Exercise objective
What is needed is every line of the material that contains "problem".

-------

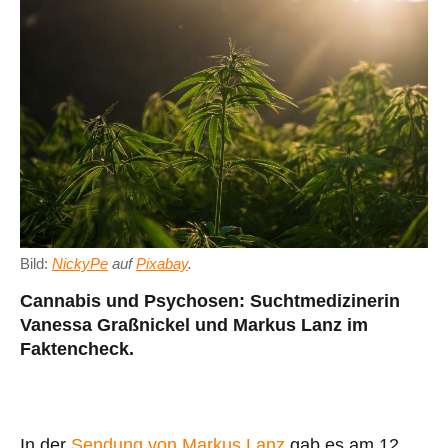
Bild:
NickyPe
auf
Pixabay
.
Cannabis und Psychosen: Suchtmedizinerin
Vanessa Graßnickel und Markus Lanz im
Faktencheck.
In der
Sendung von Markus Lanz
gab es am 12.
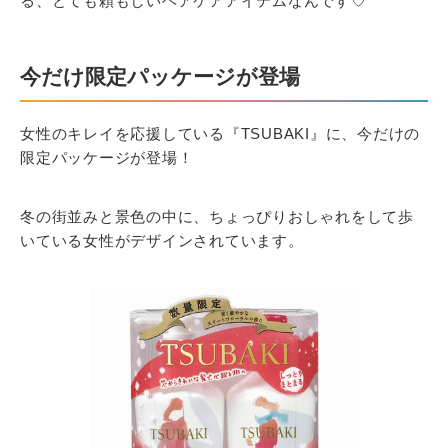
る、とても頼もしいヘアケアアイテムなんです♡
今だけ限定パッケージが登場
女性のキレイを応援している『TSUBAKI』に、今だけの
限定パッケージが登場！
冬の街並みと景色の中に、ちょっぴりおしゃれをして歩
いている女性がデザインされています。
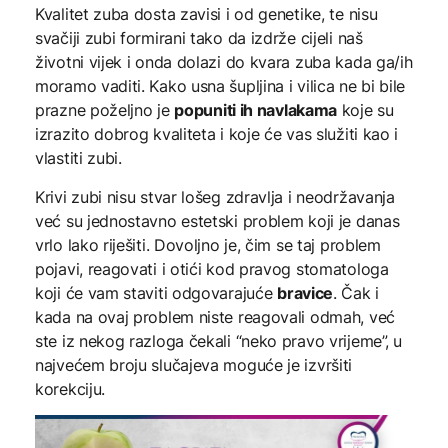
Kvalitet zuba dosta zavisi i od genetike, te nisu
svačiji zubi formirani tako da izdrže cijeli naš
životni vijek i onda dolazi do kvara zuba kada ga/ih
moramo vaditi. Kako usna šupljina i vilica ne bi bile
prazne poželjno je
popuniti ih navlakama
koje su
izrazito dobrog kvaliteta i koje će vas služiti kao i
vlastiti zubi.
Krivi zubi nisu stvar lošeg zdravlja i neodržavanja
već su jednostavno estetski problem koji je danas
vrlo lako riješiti. Dovoljno je, čim se taj problem
pojavi, reagovati i otići kod pravog stomatologa
koji će vam staviti odgovarajuće
bravice
. Čak i
kada na ovaj problem niste reagovali odmah, već
ste iz nekog razloga čekali “neko pravo vrijeme”, u
najvećem broju slučajeva moguće je izvršiti
korekciju.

-------

Response area
već su jednostavno estetski problem koji je danas
vrlo lako riješiti. Dovoljno je, čim se taj problem
kada na ovaj problem niste reagovali odmah, već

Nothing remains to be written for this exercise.